The RSI indicator at 44 shows that BTC is consolidating after a correction, but has not yet fallen into oversold territory. A breakout above 115,000 could pave the way for a retest of 118,000 before continuing the uptrend. If BTC holds above 100,000 in September, the market will experience a parabolic volatility in Q4.

  1. The collapse of the 10-year U.S. Treasury yield The 10-year U.S. Treasury yield is falling sharply, and this has a significant impact on risk assets such as Bitcoin. Lower yields mean: The cost of borrowing is cheaper. Organizations can more easily access liquidity. Demand growth and alternative assets are increasing. Historically, falling yields have triggered a shift towards stocks and cryptocurrencies. For BTC, this creates a perfect storm for capital inflow in Q4.
  2. Pump liquidity of China Breaking news from Beijing: The People's Bank of China has pumped 2 trillion yuan into the financial system this week. This massive influx of money is being injected into the financial system to stabilize growth—but the global market will feel the impact. Higher liquidity = higher demand for risky assets. Asian investors are currently playing a dominant role in the cryptocurrency market. Traditionally, liquidity from China would spill over into global BTC demand. This money pump repeats previous cycles as Asian liquidity drives Bitcoin to new highs.
  3. The Fed is about to cut interest rates Federal Reserve Chairman Jerome Powell is being cornered. With slow growth and the bond market signaling tensions, analysts are now predicting that interest rates will be cut by 25-50 basis points in the coming months.

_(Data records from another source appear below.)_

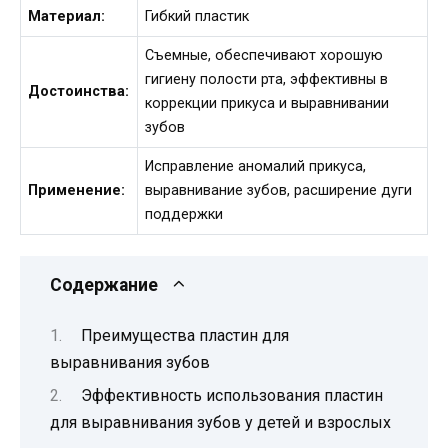
Материал:
Гибкий пластик
Съемные, обеспечивают хорошую
гигиену полости рта, эффективны в
Достоинства:
коррекции прикуса и выравнивании
зубов
Исправление аномалий прикуса,
Применение:
выравнивание зубов, расширение дуги
поддержки
Содержание
Преимущества пластин для
выравнивания зубов
Эффективность использования пластин
для выравнивания зубов у детей и взрослых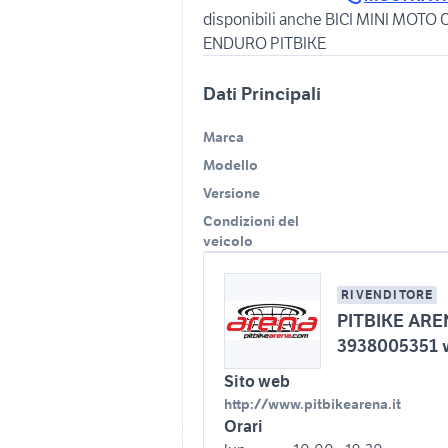
disponibili anche BICI MINI MO
ENDURO PITBIKE
Dati Principali
Marca
Modello
Versione
Condizioni del
veicolo
RIVENDITORE
PITBIKE ARE
3938005351 
Sito web
http://www.pitbikearena.it
Orari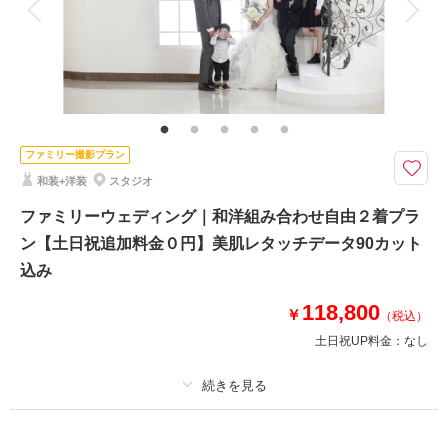
家族と撮影
家族用衣装レンタル
ペットと撮影
その他含むもの
ブーケ・アクセサリー・撮影小物一式・美肌レタッチ
家族写真も撮りたい！という方へ≫ご家族の衣装・着付けヘアセットなどの
追加アレンジＯＫ
ファミリー撮影プラン
洋装か和装どちらか１着をセレクト
和装+洋装
スタジオ
衣装や着付け、ヘアセット、メイク、撮影データ込み！さらに納品データは
すべて美肌レタッチ付★
ファミリーウェディング｜和洋組み合わせ自由２着プラ
撮影場所は全16種類から1シーン指定OK◎
ン【土日祝追加料金０円】美肌レタッチデータ90カット
その他おまかせで+1シーンお撮りします
込み
※新郎新婦様以外の支度や衣装レンタルは別途料金
118,800
￥
（税込）
このプランで撮影可能な撮影レポート
土日祝UP料金：
なし
撮影日：
2025年10月30日
撮影場所：
オレンジスタジオNAGOYA
（愛知）
プラン詳細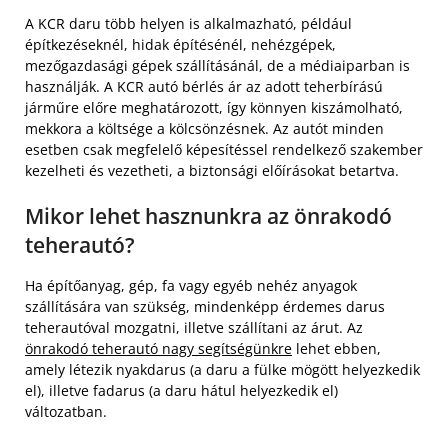
A KCR daru több helyen is alkalmazható, például
építkezéseknél, hidak építésénél, nehézgépek,
mezőgazdasági gépek szállításánál, de a médiaiparban is
használják. A KCR autó bérlés ár az adott teherbírású
járműre előre meghatározott, így könnyen kiszámolható,
mekkora a költsége a kölcsönzésnek. Az autót minden
esetben csak megfelelő képesítéssel rendelkező szakember
kezelheti és vezetheti, a biztonsági előírásokat betartva.
Mikor lehet hasznunkra az önrakodó
teherautó?
Ha építőanyag, gép, fa vagy egyéb nehéz anyagok
szállítására van szükség, mindenképp érdemes darus
teherautóval mozgatni, illetve szállítani az árut. Az
önrakodó teherautó nagy segítségünkre
lehet ebben,
amely létezik nyakdarus (a daru a fülke mögött helyezkedik
el), illetve fadarus (a daru hátul helyezkedik el)
változatban.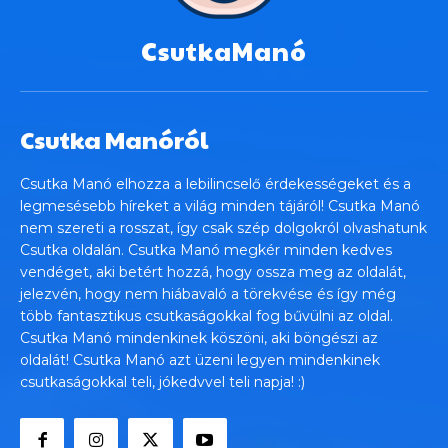
CsutkaManó
Csutka Manóról
Csutka Manó elhozza a lebilincselő érdekességeket és a
legmesésebb híreket a világ minden tájáról! Csutka Manó
nem szereti a rosszat, így csak szép dolgokról olvashatunk
Csutka oldalán. Csutka Manó megkér minden kedves
vendéget, aki betért hozzá, hogy ossza meg az oldalát,
jelezvén, hogy nem hiábavaló a törekvése és így még
több fantasztikus csutkaságokkal fog bűvülni az oldal.
Csutka Manó mindenkinek köszöni, aki böngészi az
oldalát! Csutka Manó azt üzeni legyen mindenkinek
csutkaságokkal teli, jókedvvel teli napja! :)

Cutting down the whales means: Lower capital costs. Investor confidence is increasing. A wave of liquidity is flooding into the stock and cryptocurrency markets. "Surviving September" has become the mantra - because once the cutting down the whales begins, Bitcoin is likely to lead risky assets to all-time highs in Q4. Bitcoin price prediction: The road to $150,000 With the sharp decline in bond yields, China is adding trillions to liquidity and the Fed is preparing for cutting down the whales, Bitcoin is trending towards exponential price increases in 2026. Short term: Fluctuating in the range of 111,000 to 115,000 dollars in September. Q4 2025: Surpassing the 118,000 dollar level could drive momentum up to 130,000 dollars. Before 2026: The macro liquidity trend could push BTC price to 150,000 dollars. For portfolio managers, maintaining core exposure to BTC while hedging against downside risk below 100,000 dollars is the optimal solution.